Audis, BMWs, Mercs, and Skodas vying for road space with antique Maruti 800s, ancient Bajaj Chetak scooters, auto-rickshaws and the like. That is the scene on an average day in Vizag. But irrespective of the vehicle driven, there are some specific idiocies of driving in Vizag that never change.
A site dedicated to visiting Vizag had some ‘helpful’ tips about driving in the city. It started with: ‘Unlearn all you have been taught about road-rules. In Vizag, motorists have their own style of driving, you will catch on easily, just forget all the driving etiquette you picked up over the years. Just follow the simple cardinal rule – the bigger vehicle rules, but in a mishap, it is again the bigger vehicle which is at fault – by default.’ Fuming at this dim view an international traveller had regarding our ‘cherished’ driving etiquette in Vizag, we sat back to observe as our skilled driver navigates through Vizag’s busy roads. Needless to add, we were in for an awakening…
The cacophony of horns
Observation: We Vizagites love our horns – we are even capable of blowing it for no apparent reason! So what if the vehicle in front has stopped at a red light or behind a bus, so what if there is no possible way for the vehicle to give way – we express our sentiments with the horn! And no-horn zones near hospices; do they even exist in our city? How else are you expected to announce your esteemed presence behind the wheel if it were not for the melodiously loud horn?!
Inference: Honking does not unblock the traffic (nope, not even incessant honking).

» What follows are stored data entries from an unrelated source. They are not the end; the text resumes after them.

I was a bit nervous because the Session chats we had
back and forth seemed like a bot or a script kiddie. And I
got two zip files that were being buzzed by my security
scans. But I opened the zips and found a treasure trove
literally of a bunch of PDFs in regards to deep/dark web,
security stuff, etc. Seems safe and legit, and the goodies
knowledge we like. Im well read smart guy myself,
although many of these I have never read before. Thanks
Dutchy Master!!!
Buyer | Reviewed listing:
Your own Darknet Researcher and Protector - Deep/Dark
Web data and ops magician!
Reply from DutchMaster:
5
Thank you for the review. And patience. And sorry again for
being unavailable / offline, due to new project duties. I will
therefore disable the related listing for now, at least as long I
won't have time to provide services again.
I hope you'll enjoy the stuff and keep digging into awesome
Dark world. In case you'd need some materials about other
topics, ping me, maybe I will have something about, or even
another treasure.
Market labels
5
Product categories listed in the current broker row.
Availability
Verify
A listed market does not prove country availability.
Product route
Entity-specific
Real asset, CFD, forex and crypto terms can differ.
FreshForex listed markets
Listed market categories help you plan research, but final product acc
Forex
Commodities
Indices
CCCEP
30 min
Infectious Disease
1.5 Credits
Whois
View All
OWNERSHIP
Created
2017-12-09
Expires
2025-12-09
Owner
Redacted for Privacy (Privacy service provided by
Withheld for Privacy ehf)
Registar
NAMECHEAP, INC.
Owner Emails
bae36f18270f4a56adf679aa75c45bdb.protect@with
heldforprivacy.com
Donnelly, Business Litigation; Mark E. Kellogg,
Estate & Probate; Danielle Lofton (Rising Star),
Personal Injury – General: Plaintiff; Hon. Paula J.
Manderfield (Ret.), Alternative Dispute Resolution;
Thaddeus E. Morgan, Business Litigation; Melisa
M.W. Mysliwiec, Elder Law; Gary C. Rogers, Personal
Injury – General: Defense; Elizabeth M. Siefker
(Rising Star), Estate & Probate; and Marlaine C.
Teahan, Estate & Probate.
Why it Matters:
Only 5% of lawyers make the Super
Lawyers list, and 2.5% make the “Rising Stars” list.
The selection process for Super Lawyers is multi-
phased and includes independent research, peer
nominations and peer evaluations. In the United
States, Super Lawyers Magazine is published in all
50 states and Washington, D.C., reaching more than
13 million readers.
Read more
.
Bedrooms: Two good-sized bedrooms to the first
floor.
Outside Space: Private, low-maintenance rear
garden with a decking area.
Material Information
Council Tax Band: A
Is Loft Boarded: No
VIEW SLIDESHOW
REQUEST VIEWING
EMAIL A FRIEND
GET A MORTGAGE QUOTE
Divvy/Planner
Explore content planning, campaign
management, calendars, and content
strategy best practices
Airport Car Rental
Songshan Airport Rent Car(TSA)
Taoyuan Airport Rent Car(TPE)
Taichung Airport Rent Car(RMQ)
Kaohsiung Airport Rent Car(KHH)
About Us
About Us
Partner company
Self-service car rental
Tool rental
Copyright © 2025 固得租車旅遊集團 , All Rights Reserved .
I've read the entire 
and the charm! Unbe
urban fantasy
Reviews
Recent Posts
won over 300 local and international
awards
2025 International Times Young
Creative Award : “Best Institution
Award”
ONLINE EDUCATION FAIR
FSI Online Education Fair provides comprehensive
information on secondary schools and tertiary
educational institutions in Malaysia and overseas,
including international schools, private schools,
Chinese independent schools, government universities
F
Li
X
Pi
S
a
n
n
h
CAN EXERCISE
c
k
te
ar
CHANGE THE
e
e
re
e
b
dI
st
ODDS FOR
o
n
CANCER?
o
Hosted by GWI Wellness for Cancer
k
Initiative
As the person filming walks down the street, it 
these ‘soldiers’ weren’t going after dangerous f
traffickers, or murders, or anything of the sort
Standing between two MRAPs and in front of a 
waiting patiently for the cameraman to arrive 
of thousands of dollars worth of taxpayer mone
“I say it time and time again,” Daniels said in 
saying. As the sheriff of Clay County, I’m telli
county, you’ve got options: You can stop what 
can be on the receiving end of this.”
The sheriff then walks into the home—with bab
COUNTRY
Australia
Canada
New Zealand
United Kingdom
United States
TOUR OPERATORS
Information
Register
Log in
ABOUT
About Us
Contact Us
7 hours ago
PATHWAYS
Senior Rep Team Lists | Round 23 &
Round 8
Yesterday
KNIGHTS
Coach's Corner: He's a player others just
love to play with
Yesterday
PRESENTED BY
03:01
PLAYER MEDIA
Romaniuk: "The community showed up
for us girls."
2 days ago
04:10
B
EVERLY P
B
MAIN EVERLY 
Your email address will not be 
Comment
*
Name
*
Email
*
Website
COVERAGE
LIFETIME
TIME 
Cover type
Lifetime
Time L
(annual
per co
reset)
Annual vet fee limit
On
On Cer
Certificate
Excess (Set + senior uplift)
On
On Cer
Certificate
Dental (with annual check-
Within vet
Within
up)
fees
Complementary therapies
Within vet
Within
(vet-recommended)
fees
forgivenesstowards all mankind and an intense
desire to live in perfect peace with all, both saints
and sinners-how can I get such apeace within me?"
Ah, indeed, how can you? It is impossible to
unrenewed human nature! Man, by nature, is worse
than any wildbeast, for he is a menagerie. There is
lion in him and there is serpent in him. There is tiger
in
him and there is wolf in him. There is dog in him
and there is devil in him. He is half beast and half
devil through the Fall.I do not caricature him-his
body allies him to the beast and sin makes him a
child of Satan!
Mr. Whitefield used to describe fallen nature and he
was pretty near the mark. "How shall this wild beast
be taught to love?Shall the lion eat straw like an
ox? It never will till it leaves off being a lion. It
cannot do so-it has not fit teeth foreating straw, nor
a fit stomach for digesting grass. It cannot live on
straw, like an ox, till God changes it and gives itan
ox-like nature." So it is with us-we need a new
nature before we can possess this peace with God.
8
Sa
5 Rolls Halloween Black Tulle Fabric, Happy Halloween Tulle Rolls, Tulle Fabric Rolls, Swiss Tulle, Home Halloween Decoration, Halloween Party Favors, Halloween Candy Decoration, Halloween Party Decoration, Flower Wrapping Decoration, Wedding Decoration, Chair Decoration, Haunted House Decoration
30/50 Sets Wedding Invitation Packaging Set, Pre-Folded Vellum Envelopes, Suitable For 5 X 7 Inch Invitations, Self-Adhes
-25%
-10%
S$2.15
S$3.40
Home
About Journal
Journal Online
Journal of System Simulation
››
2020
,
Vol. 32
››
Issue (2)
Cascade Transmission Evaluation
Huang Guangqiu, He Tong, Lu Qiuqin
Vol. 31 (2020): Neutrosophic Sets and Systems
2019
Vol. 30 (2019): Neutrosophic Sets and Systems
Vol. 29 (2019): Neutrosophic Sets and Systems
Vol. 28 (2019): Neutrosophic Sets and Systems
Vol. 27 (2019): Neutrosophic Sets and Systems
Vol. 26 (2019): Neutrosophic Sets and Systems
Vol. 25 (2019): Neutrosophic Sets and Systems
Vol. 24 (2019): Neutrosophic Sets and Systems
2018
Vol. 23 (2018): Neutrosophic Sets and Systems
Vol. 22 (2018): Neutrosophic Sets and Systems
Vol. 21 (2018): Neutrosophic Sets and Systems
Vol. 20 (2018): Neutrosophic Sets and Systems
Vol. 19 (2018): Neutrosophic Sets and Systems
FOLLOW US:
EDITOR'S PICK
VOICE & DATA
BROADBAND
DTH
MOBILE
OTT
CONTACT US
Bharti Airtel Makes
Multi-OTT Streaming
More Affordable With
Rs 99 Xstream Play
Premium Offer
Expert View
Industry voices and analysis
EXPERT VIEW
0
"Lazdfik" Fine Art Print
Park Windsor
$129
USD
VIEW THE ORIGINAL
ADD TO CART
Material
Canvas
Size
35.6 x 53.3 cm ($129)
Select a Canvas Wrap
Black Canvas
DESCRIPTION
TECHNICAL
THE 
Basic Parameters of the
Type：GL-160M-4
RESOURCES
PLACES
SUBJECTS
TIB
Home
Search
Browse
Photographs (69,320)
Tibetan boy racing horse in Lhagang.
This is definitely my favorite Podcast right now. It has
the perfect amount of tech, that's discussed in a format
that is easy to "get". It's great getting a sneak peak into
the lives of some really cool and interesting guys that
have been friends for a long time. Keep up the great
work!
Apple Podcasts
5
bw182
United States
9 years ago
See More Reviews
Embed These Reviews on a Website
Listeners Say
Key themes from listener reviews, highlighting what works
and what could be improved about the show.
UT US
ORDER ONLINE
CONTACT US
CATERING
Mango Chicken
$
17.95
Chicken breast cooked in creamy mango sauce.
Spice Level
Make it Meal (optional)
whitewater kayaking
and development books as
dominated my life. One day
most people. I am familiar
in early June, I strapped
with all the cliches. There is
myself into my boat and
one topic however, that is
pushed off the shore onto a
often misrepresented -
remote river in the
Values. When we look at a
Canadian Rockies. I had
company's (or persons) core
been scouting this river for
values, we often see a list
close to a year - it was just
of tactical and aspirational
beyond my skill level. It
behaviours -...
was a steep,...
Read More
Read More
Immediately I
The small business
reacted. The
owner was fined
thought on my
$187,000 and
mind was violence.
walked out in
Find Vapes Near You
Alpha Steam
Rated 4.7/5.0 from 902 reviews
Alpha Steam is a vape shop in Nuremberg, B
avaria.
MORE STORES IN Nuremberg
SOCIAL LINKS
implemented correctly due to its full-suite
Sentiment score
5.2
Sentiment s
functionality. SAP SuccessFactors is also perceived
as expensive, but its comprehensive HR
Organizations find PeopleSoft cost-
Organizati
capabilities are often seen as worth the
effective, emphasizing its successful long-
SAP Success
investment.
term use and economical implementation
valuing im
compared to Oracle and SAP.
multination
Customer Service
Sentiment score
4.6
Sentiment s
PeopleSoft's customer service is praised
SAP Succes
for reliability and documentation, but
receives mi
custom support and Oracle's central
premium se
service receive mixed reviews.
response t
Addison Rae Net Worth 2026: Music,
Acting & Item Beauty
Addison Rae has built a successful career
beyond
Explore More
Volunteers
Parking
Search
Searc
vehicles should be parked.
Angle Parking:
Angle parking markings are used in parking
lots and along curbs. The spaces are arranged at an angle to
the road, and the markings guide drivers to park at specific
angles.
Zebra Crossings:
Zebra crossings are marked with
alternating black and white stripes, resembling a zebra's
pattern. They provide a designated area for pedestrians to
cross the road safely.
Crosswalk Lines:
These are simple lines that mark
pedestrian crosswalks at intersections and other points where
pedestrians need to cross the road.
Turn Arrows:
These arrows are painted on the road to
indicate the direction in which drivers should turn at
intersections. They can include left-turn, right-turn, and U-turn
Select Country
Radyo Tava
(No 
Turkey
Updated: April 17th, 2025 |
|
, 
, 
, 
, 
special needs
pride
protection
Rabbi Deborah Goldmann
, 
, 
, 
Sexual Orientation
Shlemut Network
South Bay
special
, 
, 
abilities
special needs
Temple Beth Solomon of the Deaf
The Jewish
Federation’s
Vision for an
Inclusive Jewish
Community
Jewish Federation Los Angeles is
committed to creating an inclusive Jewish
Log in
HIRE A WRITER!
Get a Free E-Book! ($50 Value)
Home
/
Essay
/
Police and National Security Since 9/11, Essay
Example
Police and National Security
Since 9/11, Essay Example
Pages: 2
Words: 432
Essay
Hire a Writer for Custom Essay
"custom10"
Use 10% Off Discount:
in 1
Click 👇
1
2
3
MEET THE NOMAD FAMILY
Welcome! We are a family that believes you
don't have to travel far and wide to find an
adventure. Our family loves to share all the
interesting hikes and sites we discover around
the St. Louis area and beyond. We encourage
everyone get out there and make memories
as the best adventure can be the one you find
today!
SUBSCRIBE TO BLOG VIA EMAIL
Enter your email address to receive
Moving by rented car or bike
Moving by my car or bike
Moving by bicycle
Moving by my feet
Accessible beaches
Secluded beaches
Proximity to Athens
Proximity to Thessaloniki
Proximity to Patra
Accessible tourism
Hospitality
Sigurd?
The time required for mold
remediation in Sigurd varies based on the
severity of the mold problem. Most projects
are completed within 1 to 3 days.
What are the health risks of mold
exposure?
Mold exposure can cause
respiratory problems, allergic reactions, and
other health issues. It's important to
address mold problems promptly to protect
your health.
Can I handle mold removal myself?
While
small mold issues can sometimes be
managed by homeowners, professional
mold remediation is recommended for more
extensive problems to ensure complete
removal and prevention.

Observation: While metaphorically most of us are in a rat race when it comes to our career or education, Vizag’s drivers are perpetually in an actual (rat) race! Everyone is in a hurry; every slow-moving vehicle is a major hindrance and every zealously driven vehicle overtaking and squeezing through any feasible space is justified. And in the spirit of the race, it is perfectly normal to overtake or be overtaken from any side, without any proper signalling. Furthermore, if a vehicle overtakes your car, you are obligated to overtake it back.
Inference: Motorists here prove their dexterity behind the wheel with their overtaking skills.
Observation: Vizagites shrewdly change their lanes every two seconds – both while driving and when stuck in traffic. See a gap; squeeze into it is their ‘wise’ ploy to reach their destination faster. The concept of driving along a lane and actually using your indicators when changing lanes is virtually non-existent in our city. When asked, a true-blue Vizagite answered in all earnestness – “Lane discipline? Oh, you mean LINE discipline, but that is for children in schools. Why do you need discipline for cars on the road?”
Inference: For all practical purposes, that neatly painted white strip on the road is just for decoration.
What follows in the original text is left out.